Le prime tre ore sono uguali, con sempre lo stesso ritmo di tamburi e la stessa danza, ossessiva, ripetitiva. Poi… inizia la sorpresa! Ad una ad una diverse persone iniziano a cadere in trance. Prima qualche danzatrice, poi alcuni uomini del pubblico; alla fine saranno una ventina le persone “indemoniate”. La “procedura di indemoniamento” era esattamente così: ad un tratto qualcuno urla forte, chiude gli occhi e fa tremare il corpo. A questo punto alcune persone gli si avvicinano e… Lo calmano? Ma no, gli slacciano e tolgono le scarpe e gli piegano un po’ i pantaloni per non farlo inciampare. Poi lo lasciano libero di andare a continuare il suo personale show. L’indemoniato va così in giro per la sala urlando un po’ qui un po’ là, molto forte, quasi come un ruggito di leone. Quando si avvicina alle persone che assistono, queste ultime alzano le mani con i palmi rivolti verso di lui e girano la testa o abbassano lo sguardo, come per timore. Poi l’indemoniato si avvicina a quello che sembra il capo-tribù (Pai de Santo), si butta a terra e bacia il pavimento ai suoi piedi, quindi si alza e lo abbraccia due volte. Il “capo tribù” approva e gli fa un paio di cenni di consenso, come una benedizione, agitando anche i due campanacci che ha in mano. Dopo un po’ di giri liberi per la sala, l’indemoniato viene indirizzato verso una stanza contigua, una specie di “pronto soccorso fuori di testa”. Io naturalmente non credo a nulla di tutto ciò, anche se ogni tanto alcune delle persone cadute in trance aprivano gli occhi e questi… erano completamente bianchi! (Ma anche questo non è molto difficile da fare).
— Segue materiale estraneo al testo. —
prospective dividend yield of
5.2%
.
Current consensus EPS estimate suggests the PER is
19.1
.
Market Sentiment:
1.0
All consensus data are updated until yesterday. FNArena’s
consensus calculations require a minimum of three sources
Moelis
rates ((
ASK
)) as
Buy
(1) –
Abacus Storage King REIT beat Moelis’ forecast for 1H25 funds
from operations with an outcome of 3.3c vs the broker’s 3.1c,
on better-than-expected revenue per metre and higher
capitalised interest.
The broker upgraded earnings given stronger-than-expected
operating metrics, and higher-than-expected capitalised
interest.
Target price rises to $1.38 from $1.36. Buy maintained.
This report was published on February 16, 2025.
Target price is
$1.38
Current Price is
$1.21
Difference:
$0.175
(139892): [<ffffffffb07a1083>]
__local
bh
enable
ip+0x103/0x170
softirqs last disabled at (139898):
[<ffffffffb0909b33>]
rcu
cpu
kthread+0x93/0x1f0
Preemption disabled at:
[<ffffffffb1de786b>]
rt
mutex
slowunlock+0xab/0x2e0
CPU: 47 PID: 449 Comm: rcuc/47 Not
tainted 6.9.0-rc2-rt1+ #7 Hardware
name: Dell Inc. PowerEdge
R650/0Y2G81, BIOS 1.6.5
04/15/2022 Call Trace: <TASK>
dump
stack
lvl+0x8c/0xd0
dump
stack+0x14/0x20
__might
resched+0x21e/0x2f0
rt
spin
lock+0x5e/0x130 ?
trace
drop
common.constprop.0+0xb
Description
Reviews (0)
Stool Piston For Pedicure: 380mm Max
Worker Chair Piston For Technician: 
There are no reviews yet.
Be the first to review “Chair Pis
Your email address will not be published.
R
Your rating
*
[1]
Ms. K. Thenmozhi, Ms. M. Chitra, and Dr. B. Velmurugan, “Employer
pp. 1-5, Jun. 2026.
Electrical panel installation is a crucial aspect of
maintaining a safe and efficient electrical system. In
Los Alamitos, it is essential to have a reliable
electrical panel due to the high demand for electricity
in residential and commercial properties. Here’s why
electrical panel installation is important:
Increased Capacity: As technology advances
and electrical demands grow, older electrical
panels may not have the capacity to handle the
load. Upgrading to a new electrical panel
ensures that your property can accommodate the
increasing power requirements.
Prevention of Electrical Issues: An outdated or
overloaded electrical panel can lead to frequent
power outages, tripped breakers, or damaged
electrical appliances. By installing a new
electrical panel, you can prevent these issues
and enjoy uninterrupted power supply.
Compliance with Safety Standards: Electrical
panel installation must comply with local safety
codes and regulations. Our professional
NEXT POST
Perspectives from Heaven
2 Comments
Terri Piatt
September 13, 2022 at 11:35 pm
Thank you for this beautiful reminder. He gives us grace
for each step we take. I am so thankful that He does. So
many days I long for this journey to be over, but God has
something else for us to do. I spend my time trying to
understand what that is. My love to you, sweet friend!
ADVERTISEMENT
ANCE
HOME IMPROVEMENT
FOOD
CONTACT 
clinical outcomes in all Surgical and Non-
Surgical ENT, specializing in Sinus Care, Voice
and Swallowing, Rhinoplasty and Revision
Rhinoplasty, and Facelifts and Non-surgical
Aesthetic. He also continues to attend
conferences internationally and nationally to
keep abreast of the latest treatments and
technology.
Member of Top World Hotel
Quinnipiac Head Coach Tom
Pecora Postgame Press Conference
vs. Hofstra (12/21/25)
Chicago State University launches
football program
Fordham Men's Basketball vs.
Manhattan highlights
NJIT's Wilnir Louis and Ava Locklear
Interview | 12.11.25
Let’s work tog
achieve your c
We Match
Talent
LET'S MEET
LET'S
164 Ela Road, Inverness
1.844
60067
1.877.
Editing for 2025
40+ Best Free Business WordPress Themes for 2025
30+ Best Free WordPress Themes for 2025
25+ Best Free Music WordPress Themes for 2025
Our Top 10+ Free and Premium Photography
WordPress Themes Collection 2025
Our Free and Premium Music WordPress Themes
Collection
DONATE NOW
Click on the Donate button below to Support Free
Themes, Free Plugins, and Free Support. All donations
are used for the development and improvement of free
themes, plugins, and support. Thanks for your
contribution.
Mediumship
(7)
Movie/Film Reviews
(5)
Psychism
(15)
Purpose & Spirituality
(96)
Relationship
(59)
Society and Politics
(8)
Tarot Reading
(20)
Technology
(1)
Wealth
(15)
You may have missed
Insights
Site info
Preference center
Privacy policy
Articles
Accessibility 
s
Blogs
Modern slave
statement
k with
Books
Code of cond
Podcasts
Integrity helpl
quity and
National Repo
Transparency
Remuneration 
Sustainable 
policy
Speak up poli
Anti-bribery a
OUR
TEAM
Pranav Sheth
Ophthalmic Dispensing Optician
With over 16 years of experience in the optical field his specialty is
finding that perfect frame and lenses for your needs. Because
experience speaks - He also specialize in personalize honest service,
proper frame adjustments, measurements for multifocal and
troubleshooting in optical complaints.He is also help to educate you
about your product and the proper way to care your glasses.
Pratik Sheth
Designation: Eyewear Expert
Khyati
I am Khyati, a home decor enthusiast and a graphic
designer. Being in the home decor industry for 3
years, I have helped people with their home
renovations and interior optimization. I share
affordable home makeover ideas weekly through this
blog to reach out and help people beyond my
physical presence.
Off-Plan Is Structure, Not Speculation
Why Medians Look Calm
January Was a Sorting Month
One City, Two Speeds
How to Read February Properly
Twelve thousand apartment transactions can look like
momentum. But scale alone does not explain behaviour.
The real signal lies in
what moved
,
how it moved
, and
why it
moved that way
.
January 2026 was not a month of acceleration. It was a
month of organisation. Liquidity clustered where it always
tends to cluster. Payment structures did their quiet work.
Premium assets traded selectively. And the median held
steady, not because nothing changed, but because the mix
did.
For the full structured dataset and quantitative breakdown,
A parer mio si tratta solo di autosuggestione nonché di stanchezza, perché la maggior parte dei f.D.T. (fuori di testa) si son manifestati nell’ultima delle 4 ore, dopo quindi più di tre ore passate ascoltando lo stesso ritmo di tamburi forte, ossessivo, sempre uguale. L’ultima ora invece il ritmo cambia varie volte.
Si avvicina la conclusione e io ancora non avrò finito di sorprendermi. Ad un certo punto infatti si apre la tenda del “pronto soccorso f.D.T.” ed escono tutti i f.D.T.. Gli sono stati cambiati gli abiti e ora indossano un costume o bianco o con vivaci colori (tutto verde fosforescente oppure tutto giallo, etc.), un elmetto metallico dorato, argentato o di rame, larghi bracciali ai polsi e ai bicipiti (sempre di metallo), una piccola sciabola o spada in una mano e uno scettro nell’altra (ma pensa te!). Il viso è nascosto da un velo di stoffa o di paglia, mentre il mio è sempre più allibito! I f.D.T. Ballano e, nonostante il loro stato, si muovono perfettamente a tempo con la musica.
Durante la cerimonia vengono offerte al pubblico, a più riprese, acarajè (cibo tipico di Bahia), tartine e dolci. Poi, a fine serata, passano a chiedere un’offerta; io controllo i miei vicini e do lo stesso tanto, 2 R$.
A mezzanotte inoltrata tutto finisce. Esco fuori e scorgo a fianco al portone una targa del Ministero della Cultura di Bahia. Quindi è tutto ufficiale e riconosciuto dalla legge e dal Governo Brasiliano! Splendida cerimonia che però, alla fine, mi lascia non pochi punti interrogativi in testa.